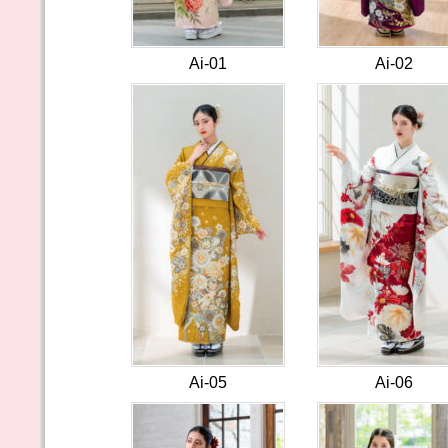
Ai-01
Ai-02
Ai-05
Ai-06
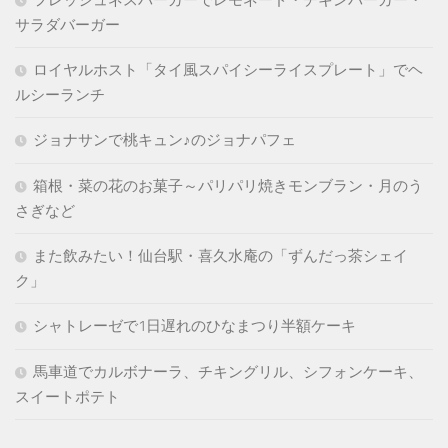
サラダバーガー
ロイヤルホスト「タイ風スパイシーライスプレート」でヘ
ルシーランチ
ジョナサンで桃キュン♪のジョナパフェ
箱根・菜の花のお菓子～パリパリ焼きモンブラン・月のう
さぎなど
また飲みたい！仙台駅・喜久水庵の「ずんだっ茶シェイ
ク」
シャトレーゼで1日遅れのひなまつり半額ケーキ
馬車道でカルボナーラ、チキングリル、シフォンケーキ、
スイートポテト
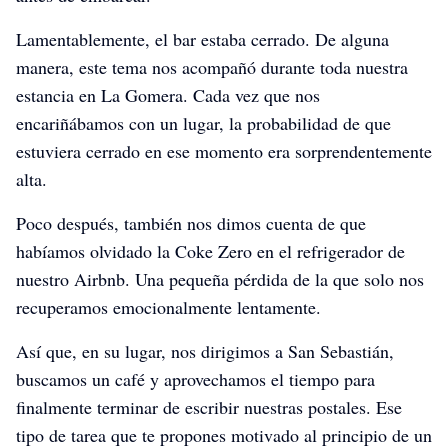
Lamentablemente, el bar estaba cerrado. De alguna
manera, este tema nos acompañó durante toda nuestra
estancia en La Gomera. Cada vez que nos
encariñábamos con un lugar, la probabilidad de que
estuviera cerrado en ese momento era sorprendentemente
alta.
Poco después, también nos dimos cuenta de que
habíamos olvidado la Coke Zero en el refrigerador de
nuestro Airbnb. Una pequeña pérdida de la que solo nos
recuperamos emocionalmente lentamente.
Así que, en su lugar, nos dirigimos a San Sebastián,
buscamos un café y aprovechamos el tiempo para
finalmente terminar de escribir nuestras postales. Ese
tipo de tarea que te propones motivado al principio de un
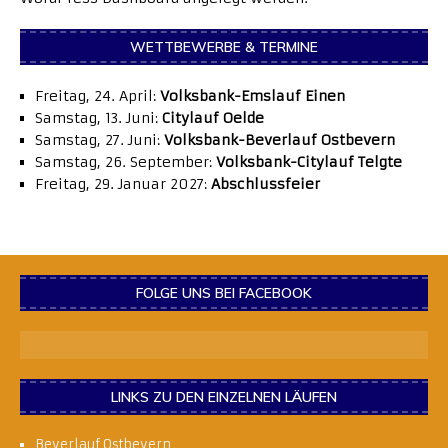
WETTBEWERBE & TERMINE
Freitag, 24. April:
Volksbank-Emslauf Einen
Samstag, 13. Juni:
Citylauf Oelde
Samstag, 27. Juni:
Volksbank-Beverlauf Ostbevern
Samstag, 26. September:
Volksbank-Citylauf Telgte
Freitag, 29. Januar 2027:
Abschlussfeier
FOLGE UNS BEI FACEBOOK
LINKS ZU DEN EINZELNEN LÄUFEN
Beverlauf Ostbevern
+===+
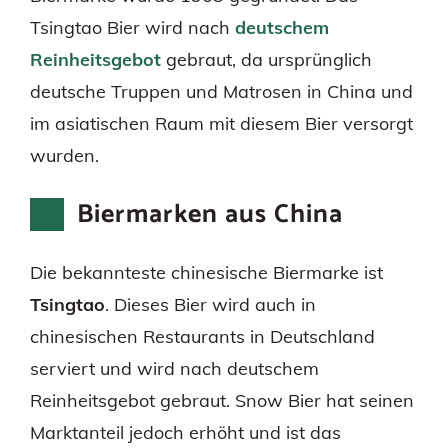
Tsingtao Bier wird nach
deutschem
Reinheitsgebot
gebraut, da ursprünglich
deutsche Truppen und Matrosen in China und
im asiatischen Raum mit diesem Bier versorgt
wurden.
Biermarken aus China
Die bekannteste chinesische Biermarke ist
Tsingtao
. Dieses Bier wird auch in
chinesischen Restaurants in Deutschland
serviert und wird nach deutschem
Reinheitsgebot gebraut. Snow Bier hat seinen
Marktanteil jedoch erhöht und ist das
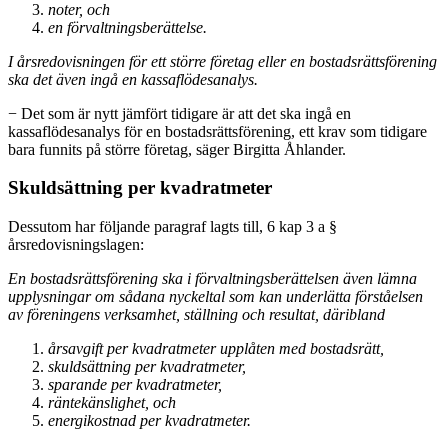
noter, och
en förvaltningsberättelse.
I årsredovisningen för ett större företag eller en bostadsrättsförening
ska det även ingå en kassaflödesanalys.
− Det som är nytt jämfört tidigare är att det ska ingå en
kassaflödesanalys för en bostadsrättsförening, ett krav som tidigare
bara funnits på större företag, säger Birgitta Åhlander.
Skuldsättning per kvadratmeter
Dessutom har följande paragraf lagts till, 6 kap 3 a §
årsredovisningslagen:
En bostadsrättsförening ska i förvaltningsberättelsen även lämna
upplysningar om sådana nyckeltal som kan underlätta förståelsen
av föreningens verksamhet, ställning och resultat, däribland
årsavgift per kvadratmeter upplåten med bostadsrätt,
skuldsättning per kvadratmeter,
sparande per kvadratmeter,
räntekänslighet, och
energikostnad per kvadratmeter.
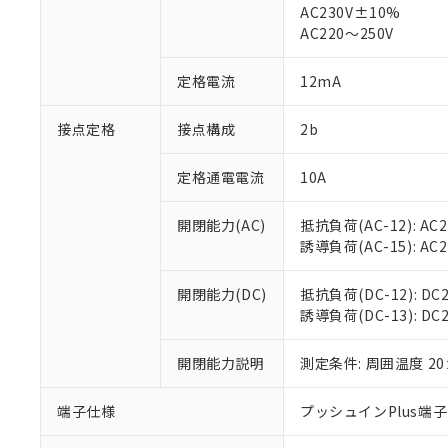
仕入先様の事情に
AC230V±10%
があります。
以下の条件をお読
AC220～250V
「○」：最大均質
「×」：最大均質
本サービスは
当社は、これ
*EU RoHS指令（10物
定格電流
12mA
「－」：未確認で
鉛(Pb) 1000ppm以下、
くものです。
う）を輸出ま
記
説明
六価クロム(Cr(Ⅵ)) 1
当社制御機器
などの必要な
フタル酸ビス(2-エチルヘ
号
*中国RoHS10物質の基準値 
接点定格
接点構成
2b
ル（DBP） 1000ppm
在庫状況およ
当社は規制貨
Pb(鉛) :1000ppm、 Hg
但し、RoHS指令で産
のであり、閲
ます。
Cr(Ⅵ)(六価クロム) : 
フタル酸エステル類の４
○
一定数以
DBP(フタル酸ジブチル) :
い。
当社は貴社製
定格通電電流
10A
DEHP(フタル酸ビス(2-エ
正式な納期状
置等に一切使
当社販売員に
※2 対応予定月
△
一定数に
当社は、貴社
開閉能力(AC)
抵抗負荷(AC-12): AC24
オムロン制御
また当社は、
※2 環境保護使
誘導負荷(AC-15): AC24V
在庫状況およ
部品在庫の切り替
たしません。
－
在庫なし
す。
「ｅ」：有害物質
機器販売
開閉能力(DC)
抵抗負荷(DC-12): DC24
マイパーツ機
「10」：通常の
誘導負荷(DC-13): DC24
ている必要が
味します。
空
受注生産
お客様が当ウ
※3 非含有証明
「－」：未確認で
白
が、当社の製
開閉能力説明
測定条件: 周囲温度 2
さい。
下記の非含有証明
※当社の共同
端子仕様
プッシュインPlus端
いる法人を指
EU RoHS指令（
+===+
Aim of the exercise:
Every line in the records above that has "gebraut" counts once. Give the total and nothing else.

Result of this exercise:
2